In alten Zeiten ließen unsere Vorfahren das Regenwasser an den Wänden vom Dach herabtropfen. Dadurch entstand Feuchtigkeit im Mauerwerk und im Fundament. Über verschieden Zwischenschritte haben die Architekten der Antike ein röhrenförmiges Ableitungssystem entwickelt. Dieses wurde mehr und mehr verziert und führte zu den bekannten figürlichen Darstellungen. 


Dämonen-Abwehr und Aberglauben

Kirchengebäude wurden zur Abwehr von Dämonen zuerst mit fratzenhaften Köpfen und ähnlichen Darstellungen versehen. Drachen, Zwitterwesen und sogenannte Neidköpfe sollten unfreundliche Gefühle von Geistern und Dämonen,  wie zum Beispiel Neid gegenüber den Hausbesitzern, vom Haus und Hof fernhalten.

Der Hintergrund für dieses Handeln erklärt sich aus dem wissenschaftlichen Begriff der atropäischen Wirkung. Dieser wenig gebräuchliche Ausdruck wurde im 19. Jahrhundert von europäischen Religionswissenschaftlern geprägt. Er lässt sich in etwa mit abergläubischer Handlung übersetzen. Drei Kreuzzeichen vor dem Fußballspiel, das Sylvester-Feuerwerk oder die Totenköpfe der Eingeborenen an den Grenzen ihres  Territoriums sind bekannte Beispiele für diese Variante menschlicher Verhaltensweise.
Gargoylen waren also der Ausdruck abendländischer Architektur für diese Art von ritueller Handlung.

Ein "Neidkopf" an einer Häuserfassade.
Ein "Neidkopf" an einer Häuserfassade.


Im Film ...

… spielen wir alle unsere Fantasien aus. Der Hollywood-Streifen „Gargoyle – auf den Schwingen der Angst“ hat das Thema perfekt angenommen. Über Handlung und tieferen Sinn kann das Publikum intensiv diskutieren, der Film bildet das Genre zu einhundert Prozent ab. Es hat dazu mehrere Fortsetzungen gegeben. In den Medien wird von einer Neuauflage gemeldet.
Die Gamer-Industrie nimmt den Fantasy-Trend ohnehin seit Jahren äußert erfolgreich auf. Diverse PC und Video Games wurden erfolgreich auf den Markt gebracht.


Gartendekoration

Gargoylen können also in unserem Kulturkreis eine bewegte Vergangenheit aufweisen. Heute benutzen wir gern verschiedene Tierfiguren gern als Vorlage. Auch auf der Terrasse oder auf Mauerwerk machen sie sich auch gut. 

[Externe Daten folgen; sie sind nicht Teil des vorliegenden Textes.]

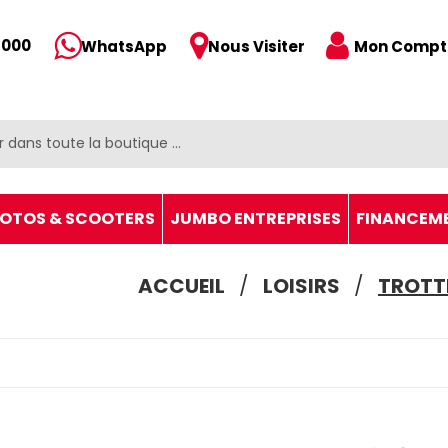
 000
Mon Compt
WhatsApp
Nous Visiter
OTOS & SCOOTERS
JUMBO ENTREPRISES
FINANCEM
ACCUEIL
LOISIRS
TROTT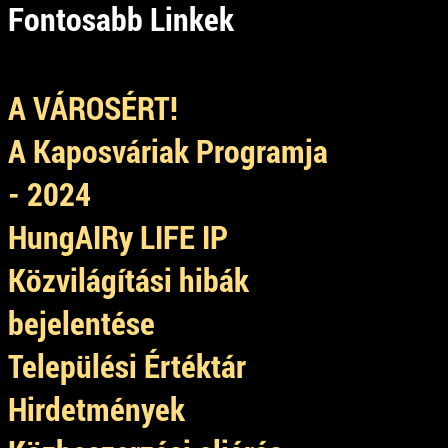
Fontosabb Linkek
A VÁROSÉRT!
A Kaposváriak Programja
- 2024
HungAIRy LIFE IP
Közvilágítási hibák
bejelentése
Települési Értéktár
Hirdetmények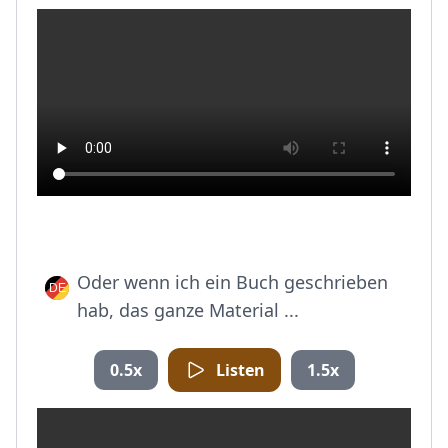
Oder wenn ich ein Buch geschrieben
hab, das ganze Material ...
0.5x
Listen
1.5x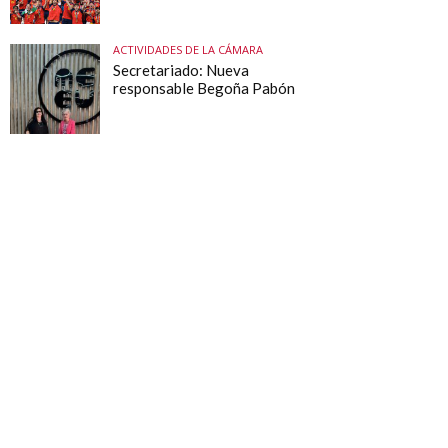
ACTIVIDADES DE LA CÁMARA
Secretariado: Nueva
responsable Begoña Pabón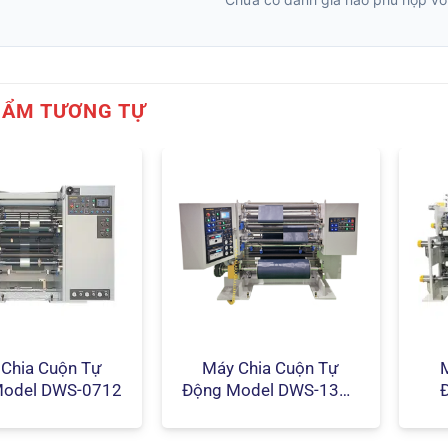
HẨM TƯƠNG TỰ
Chia Cuộn Tự
Máy Chia Cuộn Tự
Model DWS-0712
Động Model DWS-1312
(mẫu khác)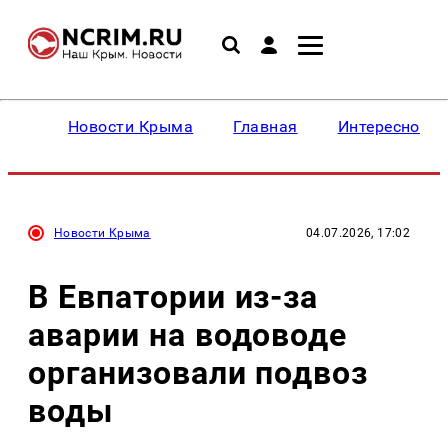
Новости Крыма
Главная
Интересное
Новости Крыма
04.07.2026, 17:02
В Евпатории из-за
аварии на водоводе
организовали подвоз
воды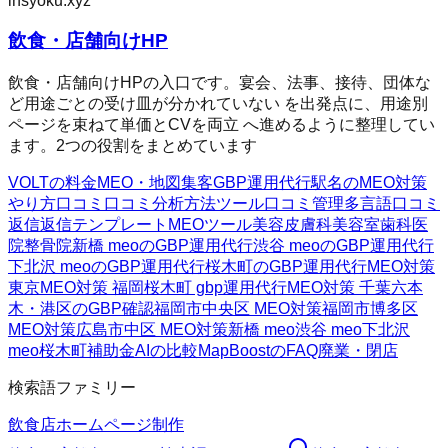
insyoku.xyz
飲食・店舗向けHP
飲食・店舗向けHPの入口です。宴会、法事、接待、団体な
ど用途ごとの受け皿が分かれていない を出発点に、用途別
ページを束ねて単価とCVを両立 へ進めるように整理してい
ます。2つの役割をまとめています
VOLTの料金
MEO・地図集客
GBP運用代行
駅名のMEO対策
やり方
口コミ
口コミ分析方法
ツール
口コミ管理
多言語口コミ
返信
返信テンプレート
MEOツール
美容皮膚科
美容室
歯科医
院
整骨院
新橋 meoのGBP運用代行
渋谷 meoのGBP運用代行
下北沢 meoのGBP運用代行
桜木町のGBP運用代行
MEO対策
東京
MEO対策 福岡
桜木町 gbp運用代行
MEO対策 千葉
六本
木・港区のGBP確認
福岡市中央区 MEO対策
福岡市博多区
MEO対策
広島市中区 MEO対策
新橋 meo
渋谷 meo
下北沢
meo
桜木町
補助金AIの比較
MapBoostのFAQ
廃業・閉店
検索語ファミリー
飲食店ホームページ制作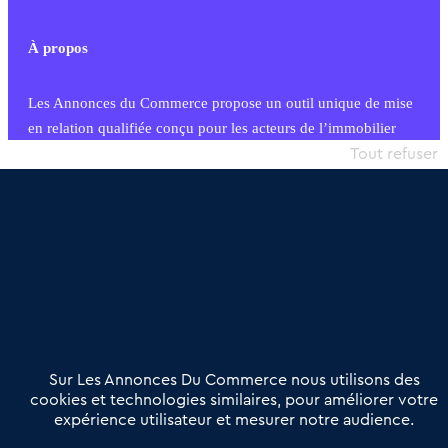
À propos
Les Annonces du Commerce propose un outil unique de mise
en relation qualifiée conçu pour les acteurs de l’immobilier
commercial et les collectivités territoriales, simple et intégrant
Tout refuser
une dimension humaine
Publier une annonce
Etre accompagné
Nous contacter
02 54 56 03 17
Contactez-nous
Villes et Territoires
Notre solution
Offres Pro
Sur Les Annonces Du Commerce nous utilisons des
Actualités
Qui sommes nous ?
cookies et technologies similaires, pour améliorer votre
expérience utilisateur et mesurer notre audience.
Derniers articles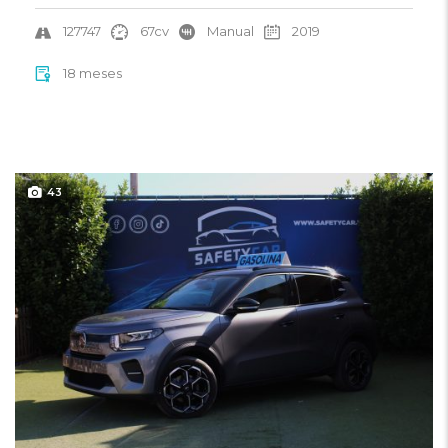
127747
67cv
Manual
2019
18 meses
43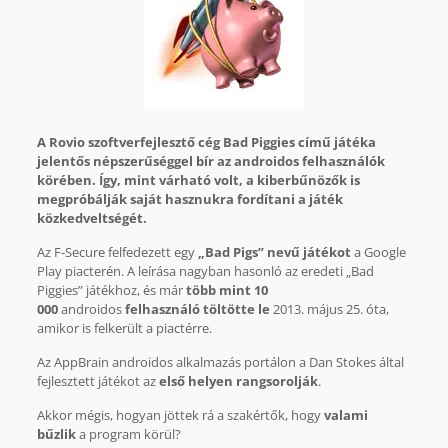
A Rovio szoftverfejlesztő cég Bad Piggies című játéka
jelentős népszerűséggel bír az androidos felhasználók
körében. Így, mint várható volt, a kiberbűnözők is
megpróbálják saját hasznukra fordítani a játék
közkedveltségét.
Az F-Secure felfedezett egy
„Bad Pigs” nevű játékot
a Google
Play piacterén. A leírása nagyban hasonló az eredeti „Bad
Piggies” játékhoz, és már
több mint 10
000
androidos
felhasználó töltötte le
2013. május 25. óta,
amikor is felkerült a piactérre.
Az AppBrain androidos alkalmazás portálon a Dan Stokes által
fejlesztett játékot az
első helyen rangsorolják
.
Akkor mégis, hogyan jöttek rá a szakértők, hogy
valami
bűzlik
a program körül?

Am Teich lassen sich diese Wasserspeier natürlich ideal platzieren.
Der Gartenfreund findet Exemplare aus Stein oder aus Gusseisen. Die Hersteller bieten eine breite Palette von Funktionen an: den einfachen Wasserspeier, Figuren die Fontänen erzeugen, und auch ganze Wasserspiele können erschaffen werden.

Frösche, Fische und Enten oder sonstige nette Tiere sind als Motive beliebt. Manchmal muss es auch ein Drachen sein. Dann bricht wieder der mystische Germane in uns durch.